We used pseudo R2 to evaluate the acceptability of the model fit, with values of .2 or higher representing excellent model fit. 14 We considered coefficients for the predictors significant at the .05 level. Our primary performance metrics were AUC, sensitivity, and specificity. Generally, a model with an AUC of 0.7 to 0.8 is considered acceptable, and 0.8 to 0.9 is considered excellent in its ability to discriminate between cases and controls (e.g., suspected impairment versus no impairment suspected). 15 As an additional metric of test utility, we considered a combined sum of sensitivity and specificity of 1.5 or greater to be acceptable. 16
Given the small number of cases in our sample, we generated 1000 bootstrap samples from the complete dataset and fitted a logistic regression model to each simulated sample with replacement. Bootstrap confidence intervals for AUC, sensitivity, and specificity were computed using percentile methods to provide a 95% confidence range for each metric.

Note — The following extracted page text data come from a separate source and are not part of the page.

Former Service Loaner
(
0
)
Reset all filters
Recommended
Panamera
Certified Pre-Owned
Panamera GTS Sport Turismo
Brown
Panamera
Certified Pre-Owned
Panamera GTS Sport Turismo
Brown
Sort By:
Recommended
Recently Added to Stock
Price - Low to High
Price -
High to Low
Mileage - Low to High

To mitigate potential overfitting, we also ran an optimism-corrected ROC to address potential bias of the model fit.17,18 Using bootstrapping, this method adjusts the ROC AUC to provide a more accurate estimate of the model’s generalizability on new data, thereby offering a more reliable estimate of the model’s predictive ability.
Results
A sample of 200 older adults ages 65 to 87 years (mean age = 72.56 years; SD = 5.11 years) were enrolled in this study (Table 1). A total of 20 participants earned a Mini-Cog score of 2 or less.
Table 1.
n (%) | |
---|---|
Total N | 200 (100) |
Gender | |
Female | 109 (45.5) |
Male | 91 (54.5) |
Racial identity | |
Asian | 1 (0.5) |
Black or African American | 35 (17.5) |
Middle Eastern or North African | 1 (0.5) |
Native Hawaiian or Pacific Islander | 1 (0.5) |
White or European American | 157 (78.5) |
Other identity | 8 (4) |
Prefer not to answer | 1 (0.5) |
Ethnic identity | |
Hispanic | 40 (20) |
Not Hispanic | 160 (80) |
Education | |
Less than high school | 1 (0.5) |
High School Diploma or GED | 38 (19) |
Some college or 2-year degree | 65 (32.5) |
4-year college degree | 61 (30.5) |
Graduate degree | 35 (17.5) |
Mini-cog score | |
0 | 1 (0.5) |
1 | 5 (2.5) |
2 | 14 (7) |
3 | 31(15.5) |
4 | 49 (24.5) |
5 | 100 (50) |
The AUC of MyCog Mobile was 0.83 (bootstrapped 95% CI: [0.75, 0.95]), with a sensitivity of 0.76 (bootstrapped 95% CI: [0.63, 0.97]) and specificity of 0.88 (bootstrapped 95% CI: [0.63, 0.10]). The pseduo R2 value of .25 indicated an excellent logistic regression model fit to the data. MyFaces Name Matching and MySorting were the only significant predictors of failed Mini-Cogs (see Table 2).
Table 2.
β (SE) | P value | |
---|---|---|
MyPictures | ||
Trial 1 | 0.24 (0.44) | .59 |
Trial 2 | 0.47 (0.39) | .23 |
MyFaces | ||
First letter | −0.44 (0.40) | .26 |
Recognition | 0.24 (0.31) | .44 |
Name matching | 0.78 (0.35) | .02* |
MySequences | 0.22 (0.29) | .44 |
MySorting | 0.79 (0.32) | .01* |
P < .05.
The model initially achieved an AUC of 0.83 when fitted to the original dataset. After applying optimism-correction, the ROC AUC decreased to 0.77. This reduction indicates that while the initial AUC value may have been slightly overestimated, it fell within the bootstrapped confidence interval and above acceptable a priori thresholds. The distribution of AUC values for the bootstrap samples evaluated on the original dataset, and the estimated apparent and adjusted test performance are illustrated in Figure 1.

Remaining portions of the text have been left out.